Computer-use integration guide

This guide explains how to opt into the computer_use server tool — the SDK feature that lets an agent drive a sandboxed browser on the user's behalf with an explicit consent UX, allowlist enforcement, audit logging, and a kill switch.

The feature is default-off. Nothing in this guide takes effect until you populate governance.computerUse in your ChatClient config and configure a provider on your proxy. Until then, every computer_use invocation fails fast with COMPUTER_USE_NOT_ENABLED.

When to use this

  • A user asks the agent to perform a task on a site that is not exposed via your APIs (e.g. "look up my warranty status on the manufacturer's portal").
  • The task is bounded: one or two hostnames, a small number of clicks/forms, a clear success criterion.
  • The host has reviewed the threat model in docs/reference/computer-use-threat-model.md and accepted it.

When not to use this

  • Any flow where you can call an API directly. Computer-use is a last-resort capability.
  • Any task that would require visiting more than a handful of hostnames.
  • Any task that crosses payments, authentication, or PII boundaries without a separate human review step.

Architecture, at a glance

ChatClient (browser)
  ├── governance: { computerUse: { enabled, allowlist, ... } }
  └── tools: [ computerUseTool({ endpoint: '/chat/tool-call' }) ]
            │
            │  HTTPS POST /chat/tool-call (Idempotency-Key, chat token)
            ▼
Customer proxy
  ├── createComputerUseHandler({ provider, policy, audit, ... })
  │     ├── ComputerUseSession (per-call state machine + audit)
  │     └── ComputerUseProvider (Mock | Browserbase | ...)
  │              │
  │              │ vendor REST/CDP
  │              ▼
  │         Hosted Chromium (Browserbase) — the security boundary
  ├── GET /chat/computer-use/:sessionId/stream (signed SSE)
  └── POST /chat/computer-use/:sessionId/control (decisions + abort)

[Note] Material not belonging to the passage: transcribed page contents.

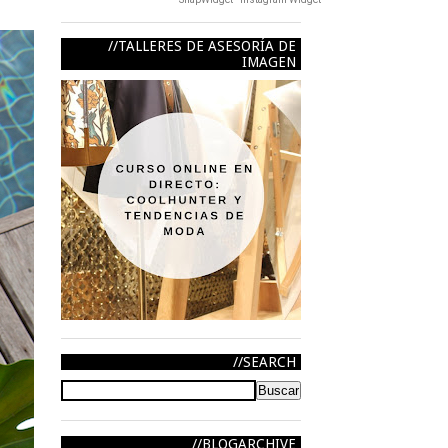
TALLERES DE ASESORÍA DE
IMAGEN
SEARCH
BLOGARCHIVE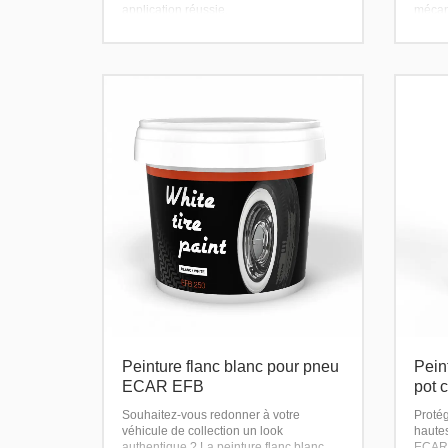
application réussie.
mécani
aux in
durab
Peinture flanc blanc pour pneu
Pein
ECAR EFB
pot 
Souhaitez-vous redonner à votre
Proté
véhicule de collection un look
haute
authentique ? La peinture flanc blanc
ECAR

Three things to keep in mind:

  1. The iframe is a display sandbox, not a vendor sandbox. Browserbase runs Chromium in their isolated environment; our iframe shows PNG screenshots and a structured action log. No remote HTML/JS reaches the host page.
  2. The proxy is the policy enforcement point. The SDK-side check is fast-fail UX; the proxy re-applies every check independently. Never widen the allowlist at the SDK to "fix" an error.
  3. Approval is two-tier. The session-level approval reuses the existing ToolRegistry tool.awaiting_approval flow. The per-action high-risk approval (e.g. form submit) is a second channel inside the live session and surfaces via the surface's ConfirmDialog.

SDK config

import { createChatClient, computerUseTool } from 'gecx-chat';

const client = createChatClient({
  // ... your existing transport, auth, etc.
  governance: {
    computerUse: {
      enabled: true,
      allowlist: ['acme-orders.example.com'],
      maxDurationMs: 5 * 60_000,
      maxActionsPerSession: 30,
      highRiskActions: ['submit_form', 'download', 'navigate_external'],
      killSwitch: false,
    },
  },
  tools: [
    computerUseTool({
      endpoint: '/chat/tool-call',
      // Optional: hand the resolved policy to the tool so the generated
      // tool description tells the agent which hostnames are allowed.
      policy: {
        allowlist: ['acme-orders.example.com'],
        maxDurationMs: 5 * 60_000,
        maxActionsPerSession: 30,
      },
    }),
  ],
});

Allowlist matching

The allowlist matches hostnames exactly (case-insensitive, IDN-decoded). Subdomains are NOT implicit: acme.com does NOT match orders.acme.com. List each hostname explicitly. Schemes other than http: and https: are always rejected.

Default values

FieldDefault
enabledfalse
allowlist[]
maxDurationMs300_000 (5 minutes)
maxActionsPerSession30
highRiskActions['submit_form', 'download', 'navigate_external']
killSwitchfalse

Proxy config

Set these env vars on the proxy:

COMPUTER_USE_PROVIDER=mock | browserbase
COMPUTER_USE_ALLOWLIST=acme-orders.example.com,...
COMPUTER_USE_MAX_DURATION_MS=300000
COMPUTER_USE_MAX_ACTIONS=30
COMPUTER_USE_KILL_SWITCH=0
COMPUTER_USE_STREAM_KEY=<rotate per deployment>

# Only when COMPUTER_USE_PROVIDER=browserbase:
BROWSERBASE_API_KEY=...
BROWSERBASE_PROJECT_ID=...

The proxy's createComputerUseHandler is the authoritative enforcement point. Even if the SDK config is mis-set, the proxy refuses anything outside its own allowlist.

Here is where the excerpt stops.